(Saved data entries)
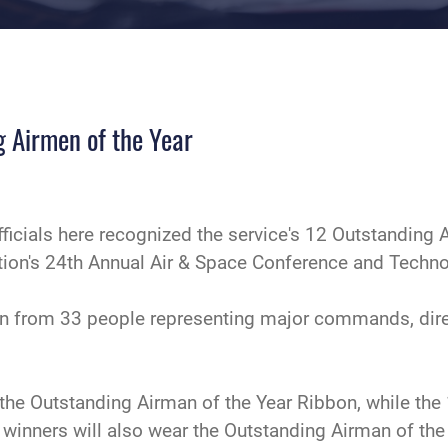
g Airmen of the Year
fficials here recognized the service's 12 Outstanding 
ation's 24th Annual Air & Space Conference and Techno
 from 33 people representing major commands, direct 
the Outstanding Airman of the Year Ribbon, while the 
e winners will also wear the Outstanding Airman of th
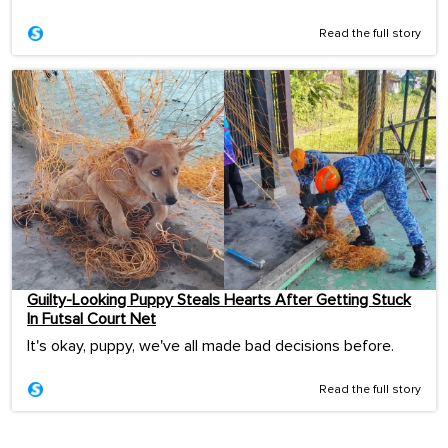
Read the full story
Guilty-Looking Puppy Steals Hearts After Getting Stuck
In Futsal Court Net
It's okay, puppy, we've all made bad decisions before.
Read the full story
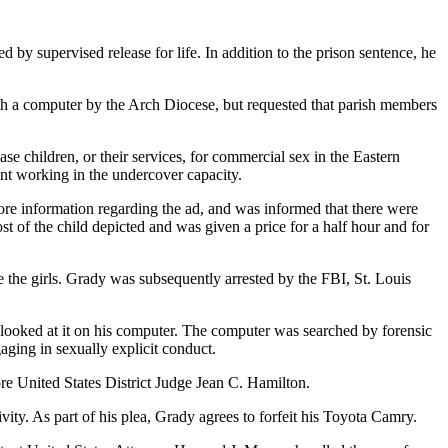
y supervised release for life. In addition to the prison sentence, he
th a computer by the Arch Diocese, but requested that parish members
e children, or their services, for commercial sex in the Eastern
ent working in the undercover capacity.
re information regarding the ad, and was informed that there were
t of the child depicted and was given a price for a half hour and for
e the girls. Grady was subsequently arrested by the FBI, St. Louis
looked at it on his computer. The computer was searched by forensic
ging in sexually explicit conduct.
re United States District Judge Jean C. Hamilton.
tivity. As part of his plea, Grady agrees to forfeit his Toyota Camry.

==

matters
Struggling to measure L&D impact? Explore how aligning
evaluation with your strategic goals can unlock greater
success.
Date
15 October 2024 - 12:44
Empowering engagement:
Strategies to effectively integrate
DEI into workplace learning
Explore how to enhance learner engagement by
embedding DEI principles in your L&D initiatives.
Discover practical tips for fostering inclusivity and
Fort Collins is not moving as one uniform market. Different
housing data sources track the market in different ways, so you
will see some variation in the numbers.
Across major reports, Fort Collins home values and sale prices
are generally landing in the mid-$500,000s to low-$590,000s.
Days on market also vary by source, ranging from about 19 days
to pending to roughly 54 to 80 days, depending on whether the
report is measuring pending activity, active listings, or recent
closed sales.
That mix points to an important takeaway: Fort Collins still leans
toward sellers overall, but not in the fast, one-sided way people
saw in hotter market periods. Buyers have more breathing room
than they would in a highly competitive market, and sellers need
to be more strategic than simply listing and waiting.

# ASSIGNED TASK
I'd like the lines above from the one with "to pending to" up to and including the one with "to be more strategic" copied exactly, with no other lines.

# RESULT OF THIS EXERCISE
to pending to roughly 54 to 80 days, depending on whether the
report is measuring pending activity, active listings, or recent
closed sales.
That mix points to an important takeaway: Fort Collins still leans
toward sellers overall, but not in the fast, one-sided way people
saw in hotter market periods. Buyers have more breathing room
than they would in a highly competitive market, and sellers need
to be more strategic than simply listing and waiting.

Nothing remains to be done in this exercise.